Items listed in a dataset

■ ■ ■ ■ ■

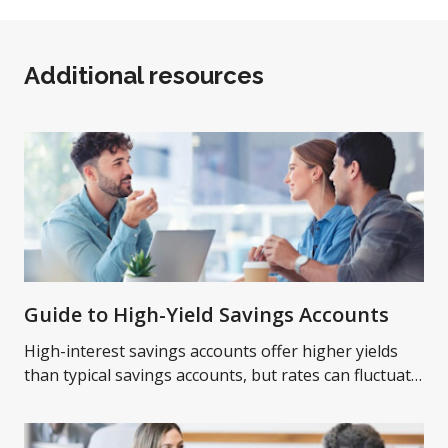
Additional resources
Guide to High-Yield Savings Accounts
High-interest savings accounts offer higher yields
than typical savings accounts, but rates can fluctuate
over time. Learn more on high-yield savings
accounts.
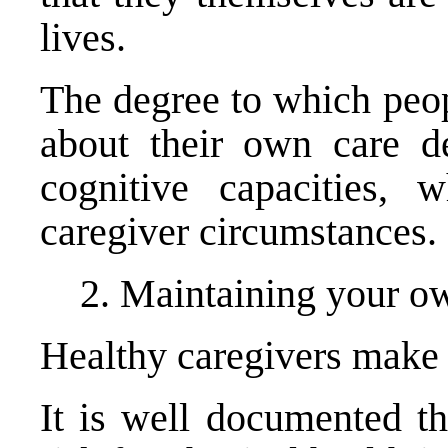
lives.
The degree to which peop
about their own care d
cognitive capacities, 
caregiver circumstances.
2. Maintaining your ow
Healthy caregivers make b
It is well documented th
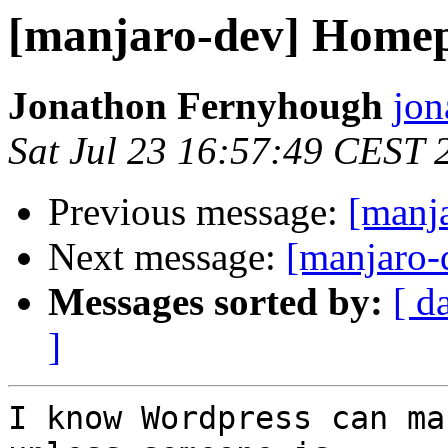
[manjaro-dev] Home
Jonathon Fernyhough
jon
Sat Jul 23 16:57:49 CEST 
Previous message:
[manj
Next message:
[manjaro
Messages sorted by:
[ d
]
I know Wordpress can ma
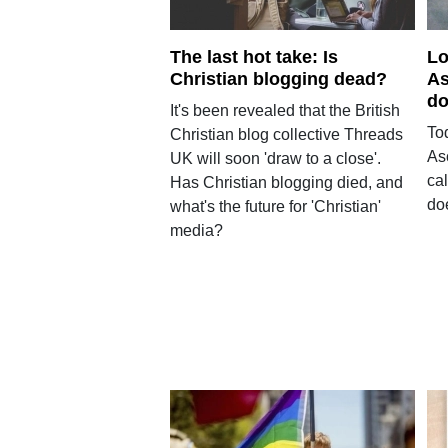
The last hot take: Is
Lo
Christian blogging dead?
As
do
It's been revealed that the British
To
Christian blog collective Threads
As
UK will soon 'draw to a close'.
ca
Has Christian blogging died, and
doe
what's the future for 'Christian'
media?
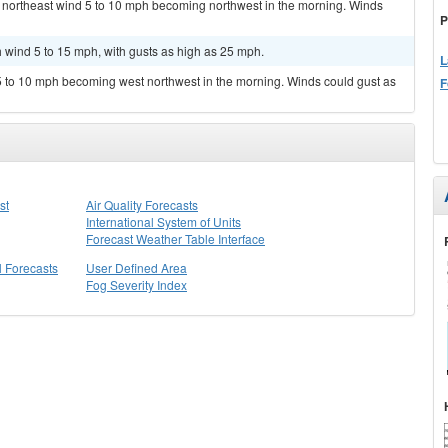
h northeast wind 5 to 10 mph becoming northwest in the morning. Winds
P
h wind 5 to 15 mph, with gusts as high as 25 mph.
L
 5 to 10 mph becoming west northwest in the morning. Winds could gust as
F
st
Air Quality Forecasts
International System of Units
Forecast Weather Table Interface
l Forecasts
User Defined Area
Fog Severity Index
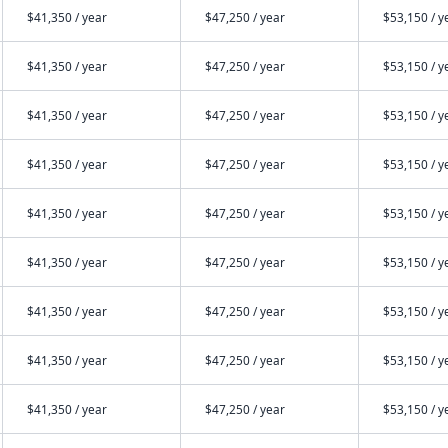
$41,350 / year
$47,250 / year
$53,150 / y
$41,350 / year
$47,250 / year
$53,150 / y
$41,350 / year
$47,250 / year
$53,150 / y
$41,350 / year
$47,250 / year
$53,150 / y
$41,350 / year
$47,250 / year
$53,150 / y
$41,350 / year
$47,250 / year
$53,150 / y
$41,350 / year
$47,250 / year
$53,150 / y
$41,350 / year
$47,250 / year
$53,150 / y
$41,350 / year
$47,250 / year
$53,150 / y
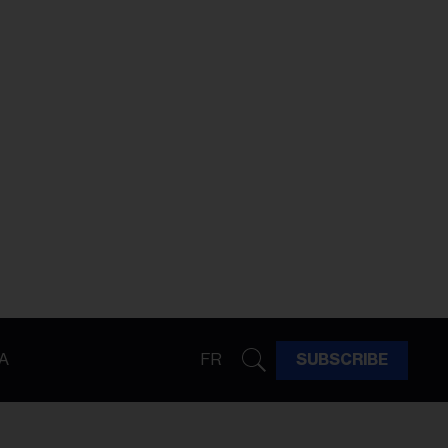
A
FR
SUBSCRIBE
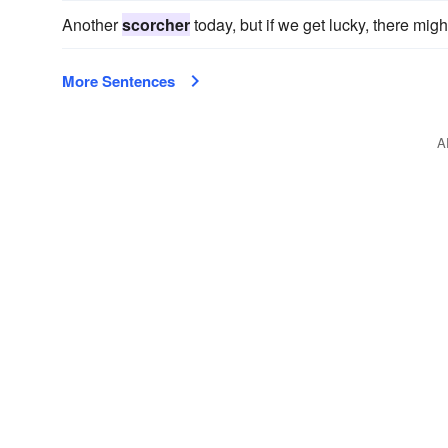
Another
scorcher
today, but if we get lucky, there migh
More Sentences
A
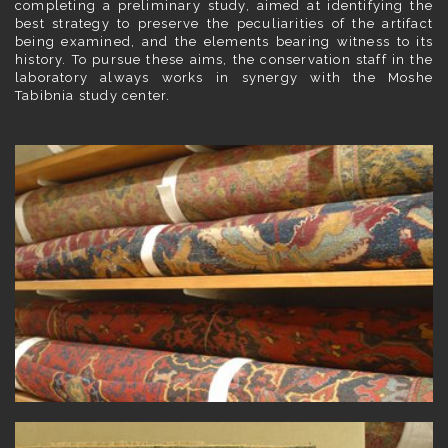
completing a preliminary study, aimed at identifying the
best strategy to preserve the peculiarities of the artifact
being examined, and the elements bearing witness to its
history. To pursue these aims, the conservation staff in the
laboratory always works in synergy with the Moshe
Tabibnia study center.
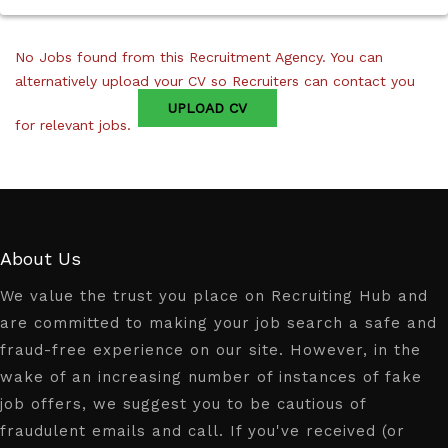
No Jobs found from this Recruitment Agency. You can
alternatively upload your CV so Recruiters can contact you
UPLOAD CV
for relevant jobs.
About Us
We value the trust you place on Recruiting Hub and
are committed to making your job search a safe and
fraud-free experience on our site. However, in the
wake of an increasing number of instances of fake
job offers, we suggest you to be cautious of
fraudulent emails and call. If you've received (or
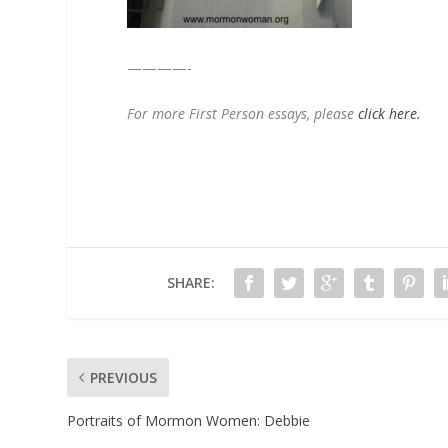
————-
For more First Person essays, please
click here.
SHARE:
PREVIOUS
Portraits of Mormon Women: Debbie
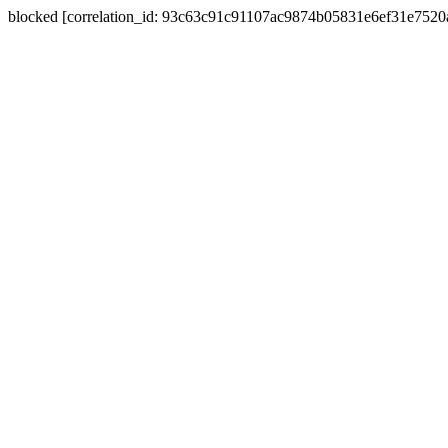
blocked [correlation_id: 93c63c91c91107ac9874b05831e6ef31e752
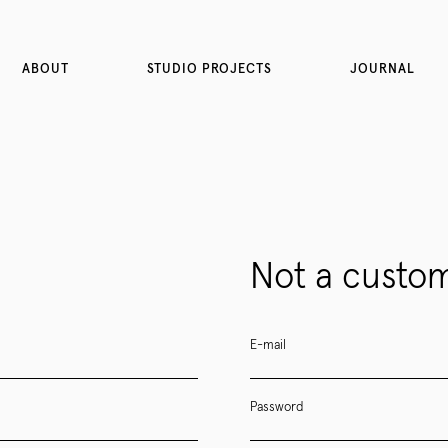
ABOUT
STUDIO PROJECTS
JOURNAL
Not a custom
E-mail
Password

■ ■ ■ ■ ■

## Your objective
Only text belongs in the copy: repeat each line of the data exactly and leave out the pictures.

## Answer space
Additional resources
Guide to High-Yield Savings Accounts
High-interest savings accounts offer higher yields
than typical savings accounts, but rates can fluctuate
over time. Learn more on high-yield savings
accounts.
lives.
The degree to which peop
about their own care d
cognitive capacities, 
caregiver circumstances.
2. Maintaining your ow
Healthy caregivers make b
It is well documented th
[manjaro-dev] Home
Jonathon Fernyhough
jon
Sat Jul 23 16:57:49 CEST 
Previous message:
[manj
Next message:
[manjaro
Messages sorted by:
[ d
]
I know Wordpress can ma
The last hot take: Is
Lo
Christian blogging dead?
As
do
It's been revealed that the British
To
Christian blog collective Threads
As
UK will soon 'draw to a close'.
ca
Has Christian blogging died, and
doe
what's the future for 'Christian'
media?
h northeast wind 5 to 10 mph becoming northwest in the morning. Winds
P
h wind 5 to 15 mph, with gusts as high as 25 mph.
L
 5 to 10 mph becoming west northwest in the morning. Winds could gust as
F
st
Air Quality Forecasts
International System of Units
Forecast Weather Table Interface
l Forecasts
User Defined Area
Fog Severity Index
$41,350 / year
$47,250 / year
$53,150 / y
$41,350 / year
$47,250 / year
$53,150 / y
$41,350 / year
$47,250 / year
$53,150 / y
$41,350 / year
$47,250 / year
$53,150 / y
$41,350 / year
$47,250 / year
$53,150 / y
$41,350 / year
$47,250 / year
$53,150 / y
$41,350 / year
$47,250 / year
$53,150 / y
$41,350 / year
$47,250 / year
$53,150 / y
$41,350 / year
$47,250 / year
$53,150 / y
A
FR
SUBSCRIBE
Another
scorcher
today, but if we get lucky, there migh
More Sentences
A
completing a preliminary study, aimed at identifying the
best strategy to preserve the peculiarities of the artifact
being examined, and the elements bearing witness to its
history. To pursue these aims, the conservation staff in the
laboratory always works in synergy with the Moshe
Tabibnia study center.
No Jobs found from this Recruitment Agency. You can
alternatively upload your CV so Recruiters can contact you
UPLOAD CV
for relevant jobs.
About Us
We value the trust you place on Recruiting Hub and
are committed to making your job search a safe and
fraud-free experience on our site. However, in the
wake of an increasing number of instances of fake
job offers, we suggest you to be cautious of
fraudulent emails and call. If you've received (or
————-
For more First Person essays, please
click here.
SHARE:
PREVIOUS
Portraits of Mormon Women: Debbie
blocked [correlation_id: 93c63c91c91107ac9874b05831e6ef31e752
ABOUT
STUDIO PROJECTS
JOURNAL
Not a custom
E-mail
Password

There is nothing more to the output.